Les Services documentaires ont aimablement fourni un tableau Excel de 4598 lignes, chacune contenant le titre, la date de publication et la description par mot clé de 4555 articles et de 43 encarts ou contenus commandités.

Nous n’avons conservé que les 4555 articles. À partir de ce matériau de base non étiqueté, – chaque article était indexé de mots clés mais aucun n’était déjà classé dans l’une ou l’autre des deux grandes catégories d’intérêt. Afin d’entraîner l’algorithme, nous avons commencé par étiqueter un corpus d’articles sélectionnés de façon aléatoire.

Pour cet étiquetage initial, nous avons comparé les mots clés attribués aux articles par le service d’indexation analytique Repère aux mots d’un lexique créé à partir des sept grandes catégories de la version française de la Classification décimale universelle (accessible en ligne à udcsummary.info) attribuées aux sciences sociales, aux sciences humaines et aux arts :

0 : Sciences et connaissance. Organisation. Informatique. (sauf la branche informatique)

1 : Philosophie, Psychologie

2 : Religion. Théologie

3 : Sciences sociales

7 : Arts. Divertissement. Sport

8 : Langue. Linguistique. Littérature

9 : Géographie. Biographie. Histoire

Ce lexique ad hoc de seulement 734 mots3 a ensuite été utilisé comme filtre afin de discriminer les articles « sciences humaines » de l’échantillonnage d’entraînement.

Un très court programme en langage de programmation Python comparait successivement chaque mot clé de chacun des articles au vocabulaire « sciences humaines et sociales » obtenu de la CDU. Aussitôt qu’un mot clé se retrouvait dans le lexique inspiré de la CDU, l’article était étiqueté « humaines ».
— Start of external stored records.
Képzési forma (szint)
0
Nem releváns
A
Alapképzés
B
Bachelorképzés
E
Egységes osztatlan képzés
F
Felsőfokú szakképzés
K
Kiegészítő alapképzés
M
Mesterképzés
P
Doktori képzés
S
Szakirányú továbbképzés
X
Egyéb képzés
Après quelques essais, nous avons ajouté une quarantaine de mots, ces derniers étant essentiellement des déclinaisons de mots déjà présents dans le lexique CDU, entre autres, psychologique et psychologue au mot psychologie déjà présent, économique à économie, préhistorique à historique, humanité à humain, etc.

Ce simple procédé, classer un article dans la catégorie « humaines » uniquement sur la présence d’un de ses mots clés parmi les mots sciences humaines inspirés de la CDU – tous les autres articles étant par défaut étiquetés « naturelles » – a classé 135 des 456 articles d’entraînement dans la catégorie « humaines » et, par défaut, 321 dans la catégorie « naturelles ».

En pratique, seulement 65 mots du vocabulaire sciences humaines CDU ont suffi à classer les 135 articles sciences humaines : histoire utilisé 24 fois, lutte (11), scientifiques (7) et scientifique (4), construction (6), protection (6), psychologique (6), social (6), moral (5), politique (5), enseignement (4), etc.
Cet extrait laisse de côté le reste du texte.